**Exercise requirements:** Work out how many lines of the records contain "koje". Answer with the number and nothing else.
###
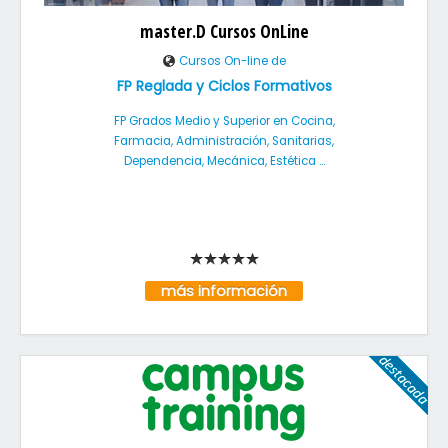
master.D Cursos OnLine
Cursos On-line de
FP Reglada y Ciclos Formativos
FP Grados Medio y Superior en Cocina,
Farmacia, Administración, Sanitarias,
Dependencia, Mecánica, Estética ...
más información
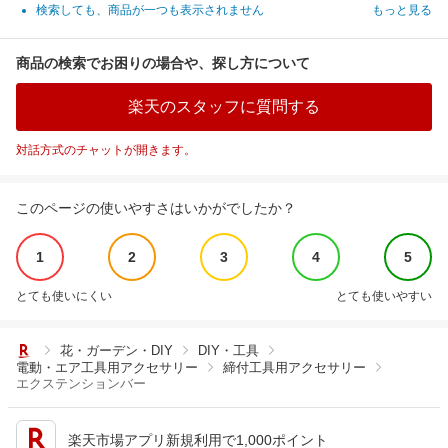
検索しても、商品が一つも表示されません
もっと見る
商品の検索でお困りの場合や、探し方について
楽天のスタッフに質問する
対話方式のチャットが開きます。
このページの使いやすさはいかがでしたか？
1
2
3
4
5
とても使いにくい
とても使いやすい
花・ガーデン・DIY
DIY・工具
電動・エア工具用アクセサリー
締付工具用アクセサリー
エクステンションバー
楽天市場アプリ新規利用で1,000ポイント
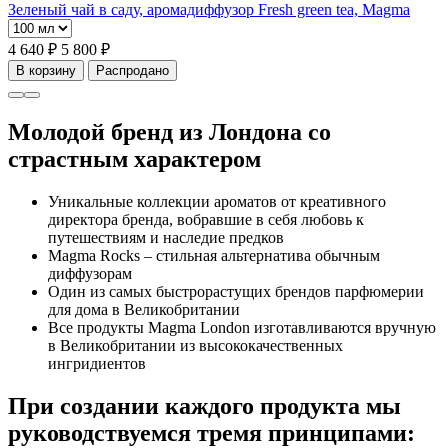
Зеленый чай в саду, аромадиффузор Fresh green tea, Magma
4 640 ₽
5 800 ₽
В корзину
Распродано
Молодой бренд из Лондона со
страстным характером
Уникальные коллекции ароматов от креативного
директора бренда, вобравшие в себя любовь к
путешествиям и наследие предков
Magma Rocks – стильная альтернатива обычным
диффузорам
Один из самых быстрорастущих брендов парфюмерии
для дома в Великобритании
Все продукты Magma London изготавливаются вручную
в Великобритании из высококачественных
ингридиентов
При создании каждого продукта мы
руководствуемся тремя принципами:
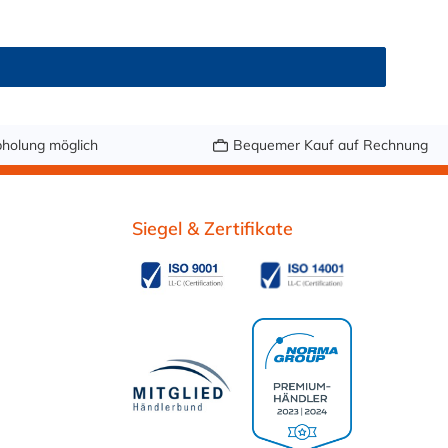
holung möglich
Bequemer Kauf auf Rechnung
Siegel & Zertifikate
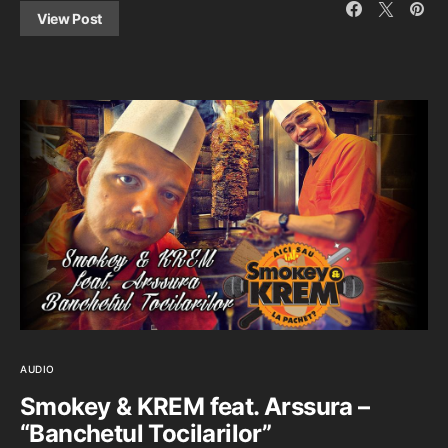
View Post
AUDIO
Smokey & KREM feat. Arssura –
“Banchetul Tocilarilor”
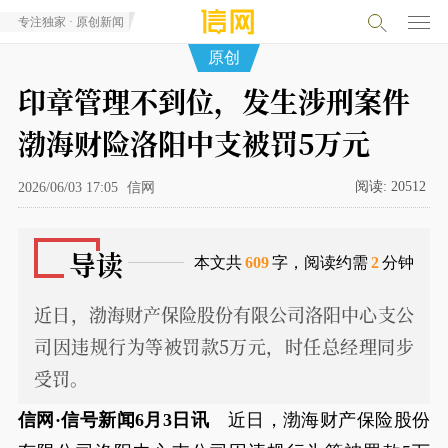
专注独家 · 原创新闻
原创
印章管理不到位，发生涉刑案件
渤海财险洛阳中支被罚5万元
阅读:
20512
2026/06/03 17:05
信网
导读
本文共
609
字，阅读约需
2
分钟
近日，渤海财产保险股份有限公司洛阳中心支公
司因违规行为等被罚款5万元，时任总经理同步
受罚。
信网·信号新闻6月3日讯
近日，渤海财产保险股份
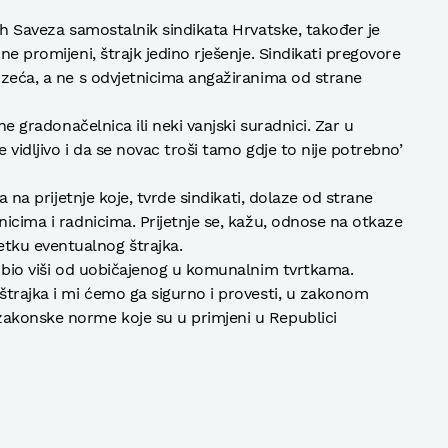
nih Saveza samostalnik sindikata Hrvatske, također je
ne promijeni, štrajk jedino rješenje. Sindikati pregovore
duzeća, a ne s odvjetnicima angažiranima od strane
 ne gradonačelnica ili neki vanjski suradnici. Zar u
 vidljivo i da se novac troši tamo gdje to nije potrebno’
ra na prijetnje koje, tvrde sindikati, dolaze od strane
nicima i radnicima. Prijetnje se, kažu, odnose na otkaze
ku eventualnog štrajka.
bi bio viši od uobičajenog u komunalnim tvrtkama.
 štrajka i mi ćemo ga sigurno i provesti, u zakonom
zakonske norme koje su u primjeni u Republici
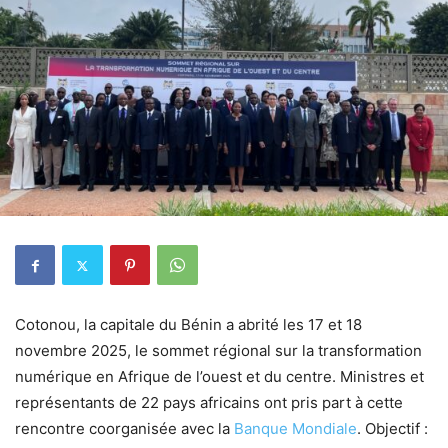
Cotonou, la capitale du Bénin a abrité les 17 et 18
novembre 2025, le sommet régional sur la transformation
numérique en Afrique de l’ouest et du centre. Ministres et
représentants de 22 pays africains ont pris part à cette
rencontre coorganisée avec la
Banque Mondiale
. Objectif :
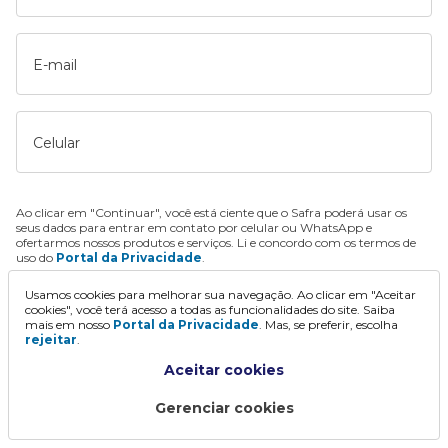
E-mail
Celular
Ao clicar em "Continuar", você está ciente que o Safra poderá usar os
seus dados para entrar em contato por celular ou WhatsApp e
ofertarmos nossos produtos e serviços. Li e concordo com os termos de
uso do
Portal da Privacidade
.
Usamos cookies para melhorar sua navegação. Ao clicar em "Aceitar
Continuar
cookies", você terá acesso a todas as funcionalidades do site. Saiba
mais em nosso
Portal da Privacidade
. Mas, se preferir, escolha
rejeitar
.
Aceitar cookies
Gerenciar cookies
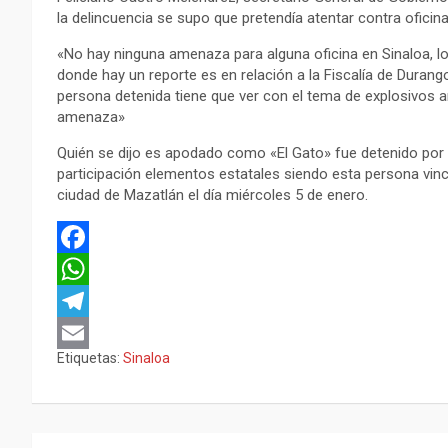
la delincuencia se supo que pretendía atentar contra ofici
«No hay ninguna amenaza para alguna oficina en Sinaloa, los
donde hay un reporte es en relación a la Fiscalía de Durang
persona detenida tiene que ver con el tema de explosivos 
amenaza»
Quién se dijo es apodado como «El Gato» fue detenido por 
participación elementos estatales siendo esta persona vincu
ciudad de Mazatlán el día miércoles 5 de enero.
F
a
W
c
h
T
Etiquetas:
Sinaloa
e
a
e
E
b
t
l
m
o
s
e
a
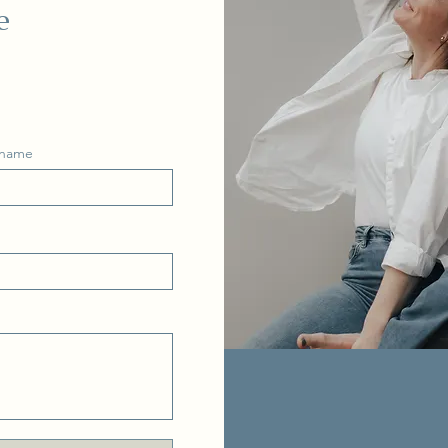
e
name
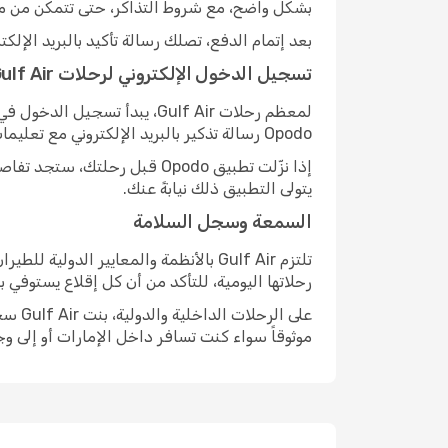
بشكل واضح، مع شروط التذاكر، حتى تتمكن من مقارن
بعد إتمام الدفع، تصلك رسالة تأكيد بالبريد الإ
تسجيل الدخول الإلكتروني لرحلات Gulf Air
Opodo رسالة تذكير بالبريد الإلكتروني مع تعليمات خطوة بخطوة لإتمام تسجيل الدخول واختيار مقعدك دون أي تعقيد.
إذا نزّلت تطبيق Opodo قبل 
يتولى التطبيق ذلك نيابةً عنك.
السمعة وسجل السلامة
تلتزم Gulf Air بالأنظمة والمعايير ا
رحلاتها اليومية، للتأكد من أن كل إقلاع يستوفي ب
على ا
موثوقاً سواء كنت تسافر داخل الإمارات أو إلى وج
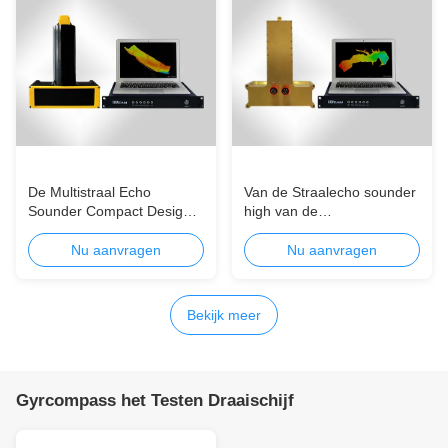
De Multistraal Echo
Van de Straalecho sounder
Sounder Compact Design
high van de
SuitbaleFor 0.5m~180m
broodjesstabilisatie 200W
van CCS 400khz Deepth-
pingelt de Multi de
Nu aanvragen
Nu aanvragen
Water
straaldichtheid en
tariefminiaturisatie
Bekijk meer
Gyrcompass het Testen Draaischijf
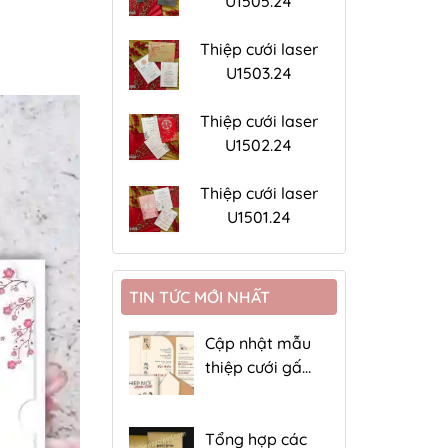
U1505.24
Thiệp cưới laser
U1503.24
Thiệp cưới laser
U1502.24
Thiệp cưới laser
U1501.24
TIN TỨC MỚI NHẤT
Cập nhật mẫu
thiệp cưới gấp
4 giá rẻ
Tổng hợp các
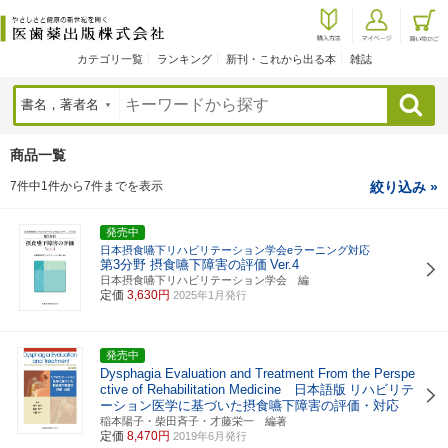
カテゴリ一覧
ランキング
新刊・これから出る本
雑誌
検索
商品一覧
7件中1件から7件までを表示
絞り込み »
発売中
日本摂食嚥下リハビリテーション学会eラーニング対応
第3分野 摂食嚥下障害の評価
Ver.4
日本摂食嚥下リハビリテーション学会 編
定価
3,630円
2025年1月発行
発売中
Dysphagia Evaluation and Treatment From the Perspe
ctive of Rehabilitation Medicine 日本語版
リハビリテ
ーション医学に基づいた摂食嚥下障害の評価・対応
稲本陽子・柴田斉子・才藤栄一 編著
定価
8,470円
2019年6月発行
###
**Your response:** 2